Speak out for Engineering
The Speak out for Engineering competition is organised annually by the Institution of Mechanical Engineers’ local volunteer groups. This year’s South Yorkshire organiser was Raman Maiti, a Research Associate in the Department.
The competition was originally established in 1964 to challenge young engineers to prove they could “communicate effectively”, which is still an important area in developing engineers today.
The competition provides young engineers with an excellent opportunity to demonstrate and develop their verbal and visual presentation skills and competence in public speaking. Competitors must give an oral presentation on a subject relating to mechanical engineering, with 90% of the total marks being awarded for presentation skills and 10% for technical content.
Area heats were judged by a panel of professionals chosen by the local committee and a winner and runner-up from each heat was awarded a place in the Yorkshire Region Final in April. The Department of Mechanical Engineering had not one, but two finalists in this year’s competition. Rasan Chandra, a fourth year MEng and Diyana Tasron a PhD student were both put through to the final at the Yorkshire Regional Dinner on 15th April where the winners were announced.
Rasan was named the overall winner with his talk on abradables in jet engines.

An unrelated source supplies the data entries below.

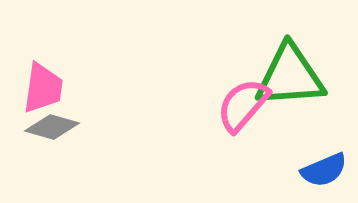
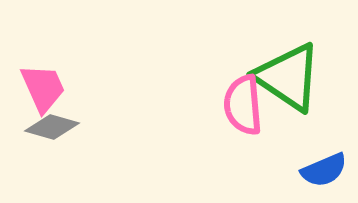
green triangle: moved 2 px left, 1 px down; rotated 38 degrees clockwise
pink trapezoid: rotated 32 degrees counterclockwise
pink semicircle: rotated 46 degrees counterclockwise
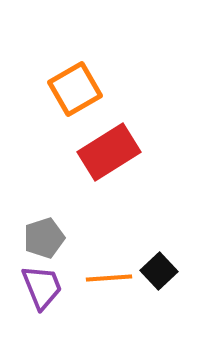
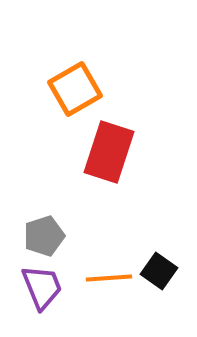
red rectangle: rotated 40 degrees counterclockwise
gray pentagon: moved 2 px up
black square: rotated 12 degrees counterclockwise
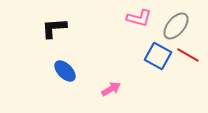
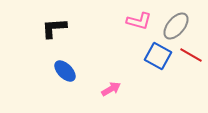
pink L-shape: moved 3 px down
red line: moved 3 px right
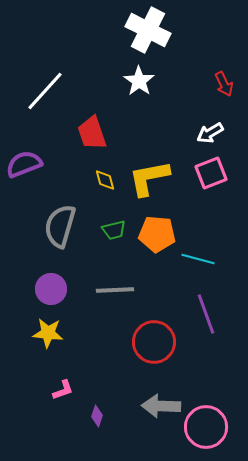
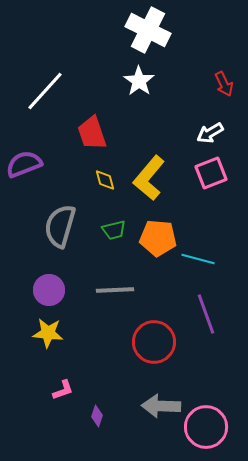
yellow L-shape: rotated 39 degrees counterclockwise
orange pentagon: moved 1 px right, 4 px down
purple circle: moved 2 px left, 1 px down
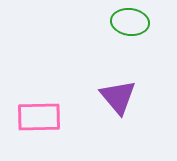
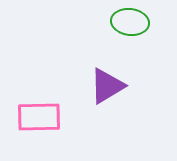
purple triangle: moved 11 px left, 11 px up; rotated 39 degrees clockwise
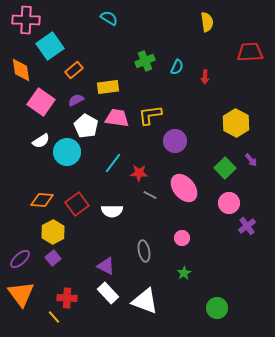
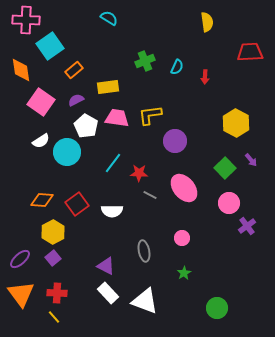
red cross at (67, 298): moved 10 px left, 5 px up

Rasan breaks it down: “An abradable is a material which is sprayed along the circumference of the inner casing of an aero engine. During a flight, the compressor and turbine blades tend to expand in diameter which could strike the casing and cause damage to the blades. The abradable acts as a sacrificial layer so that when the compressor or turbine blade strikes it, the blades do not wear out. Instead, this material wears out and it is much cheaper to replace compared to replacing blades. The material also acts as a seal which reduces air flow around the blades hence reducing engine fuel consumption. Using a scaled test rig, I’m investigating how this material actually wears out by taking images of the debris ejecting from the surface of the material as the blade strikes it.”

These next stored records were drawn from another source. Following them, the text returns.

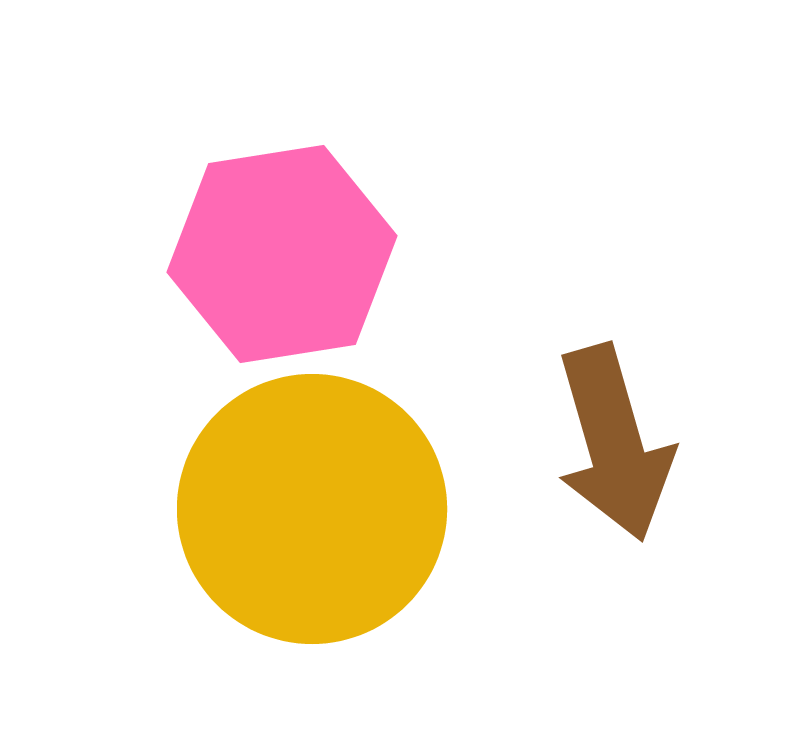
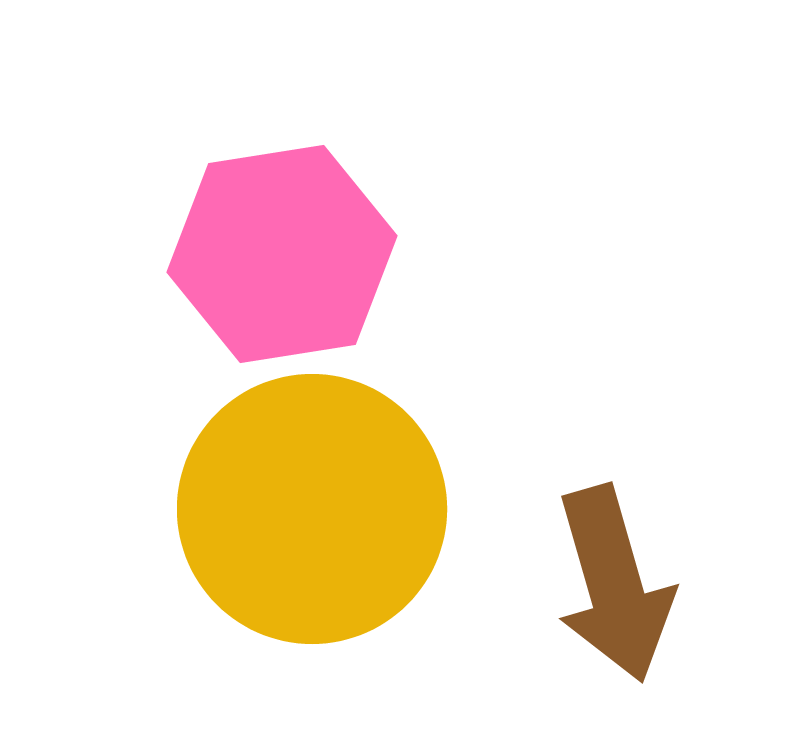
brown arrow: moved 141 px down
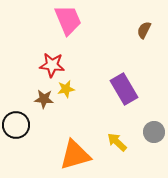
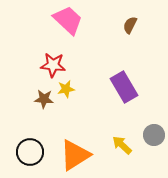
pink trapezoid: rotated 24 degrees counterclockwise
brown semicircle: moved 14 px left, 5 px up
red star: moved 1 px right
purple rectangle: moved 2 px up
black circle: moved 14 px right, 27 px down
gray circle: moved 3 px down
yellow arrow: moved 5 px right, 3 px down
orange triangle: rotated 16 degrees counterclockwise
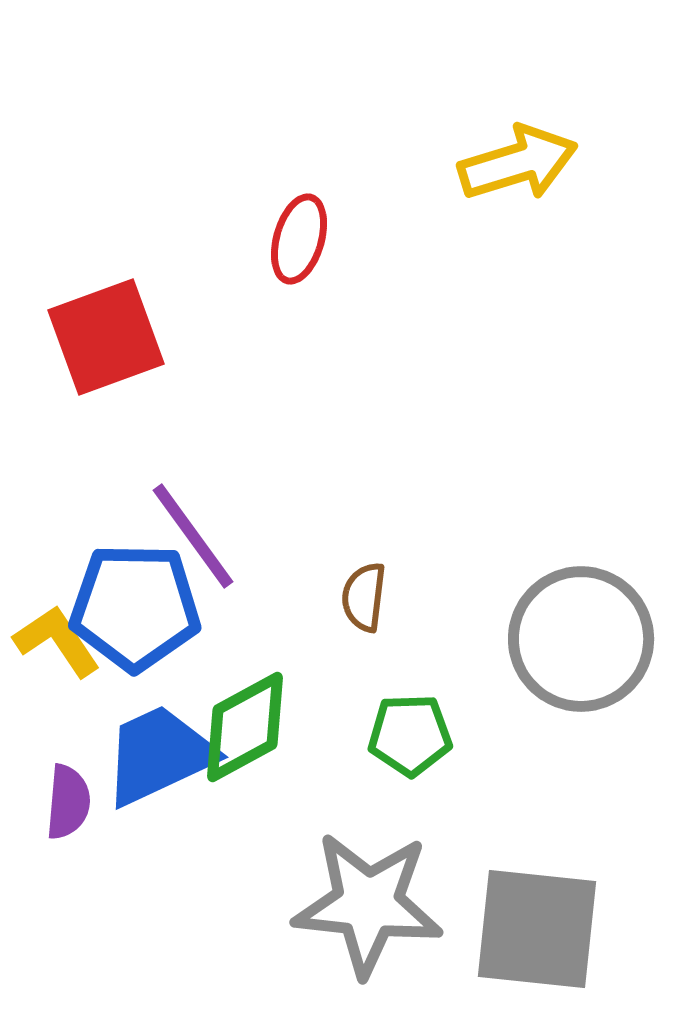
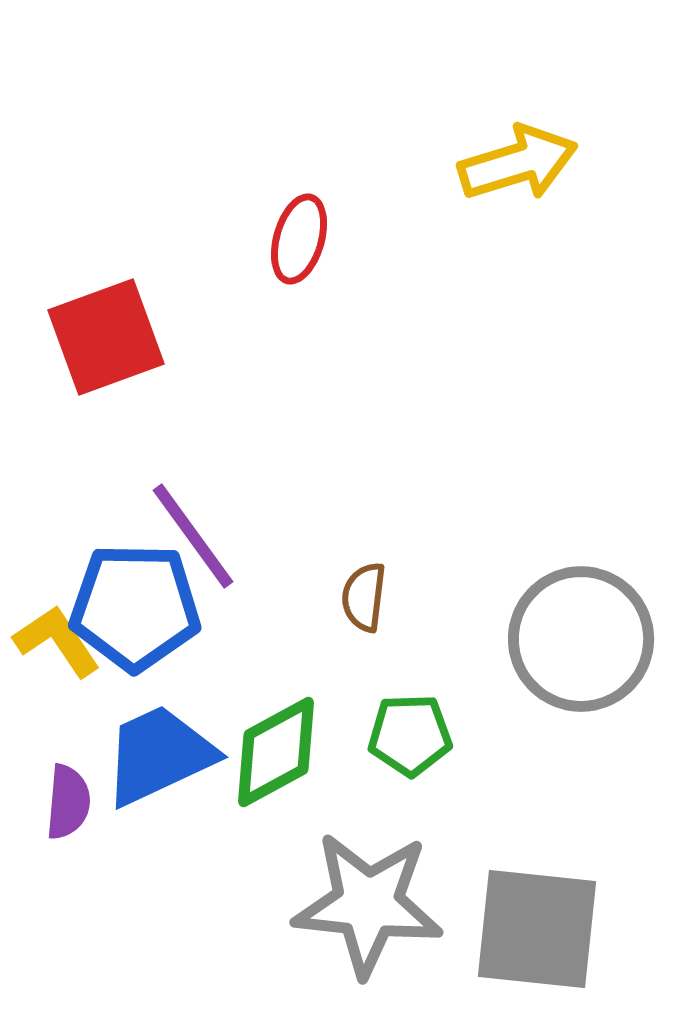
green diamond: moved 31 px right, 25 px down
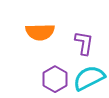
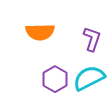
purple L-shape: moved 8 px right, 4 px up; rotated 10 degrees clockwise
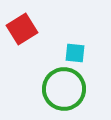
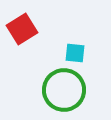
green circle: moved 1 px down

The competition is open to any Affiliate or Associate members of the IMechE, who have been professionally registered for less than 10 years. So Rasan and Diyana were not only up against other students, but people with years of industry experience as well, which makes this an even greater achievement.

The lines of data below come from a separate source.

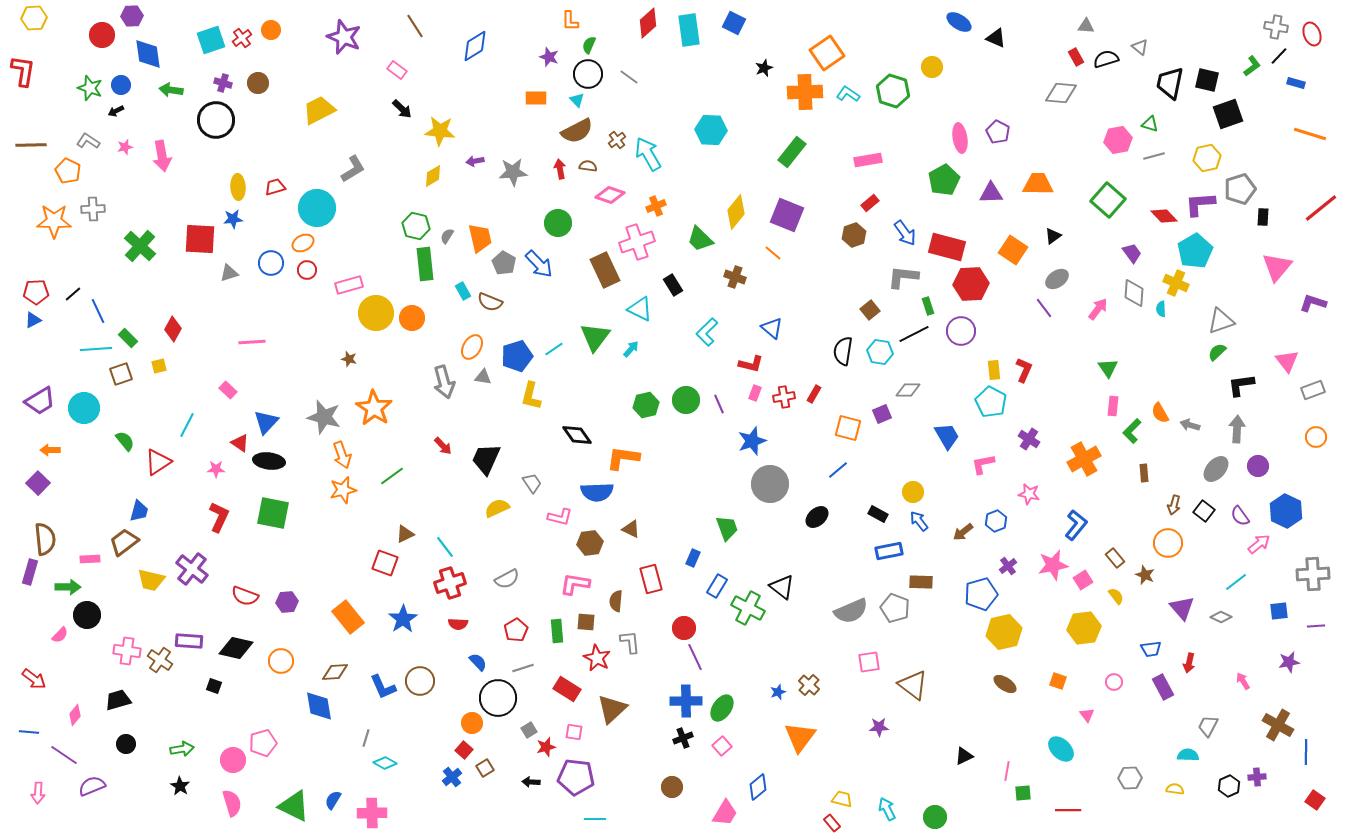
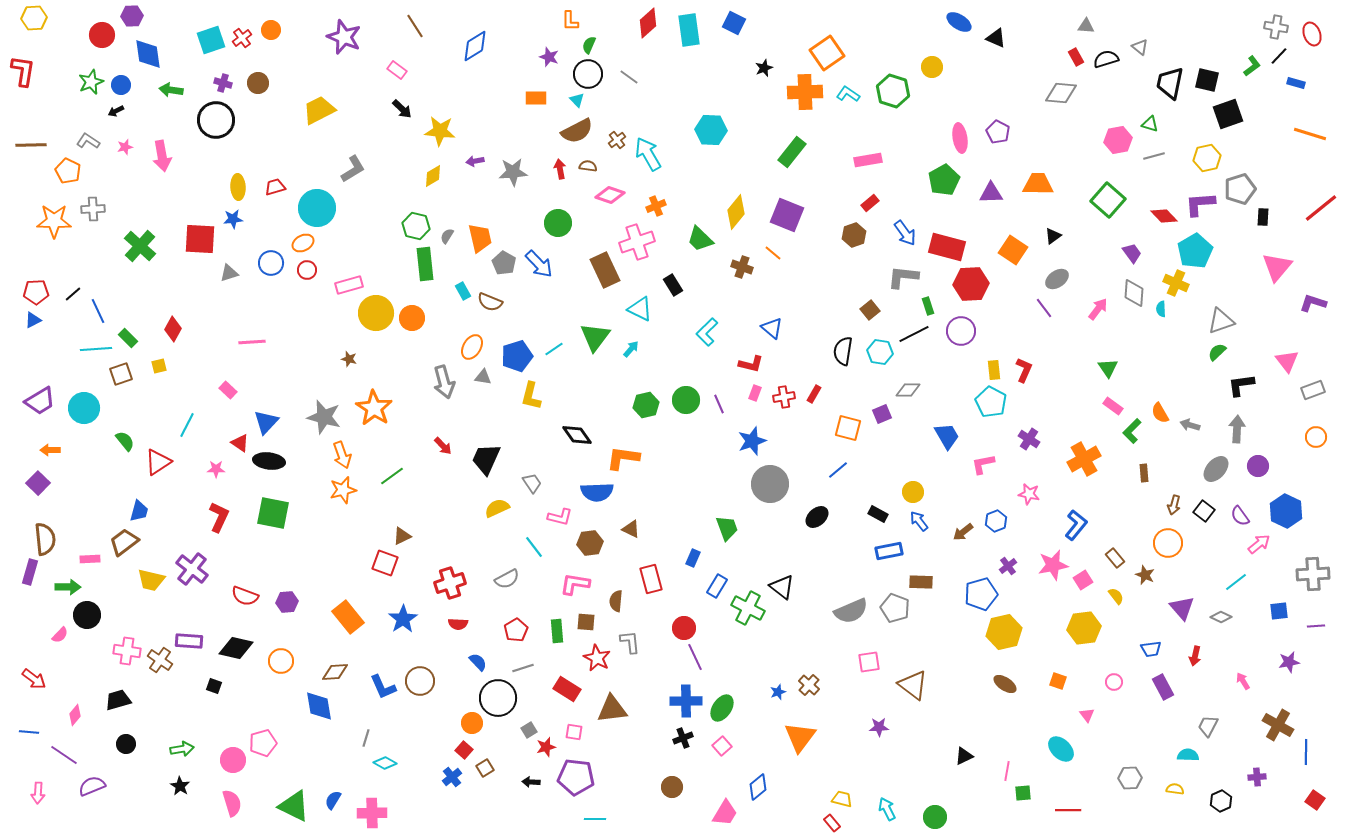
green star at (90, 88): moved 1 px right, 6 px up; rotated 30 degrees clockwise
brown cross at (735, 277): moved 7 px right, 10 px up
pink rectangle at (1113, 406): rotated 60 degrees counterclockwise
brown triangle at (405, 534): moved 3 px left, 2 px down
cyan line at (445, 547): moved 89 px right
red arrow at (1189, 663): moved 6 px right, 7 px up
brown triangle at (612, 709): rotated 36 degrees clockwise
black hexagon at (1229, 786): moved 8 px left, 15 px down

Rasan says, “When I saw the email sent out by the Department on behalf of the South Yorkshire IMechE it drew my interest as it was a public speaking competition about anything engineering related so I saw this as an opportunity to talk about my final year project.
“When I was announced the winner, I was surprised and delighted at the same time. This has given me a boost of confidence to present my upcoming viva and I will use it to pursue public speaking at higher levels.”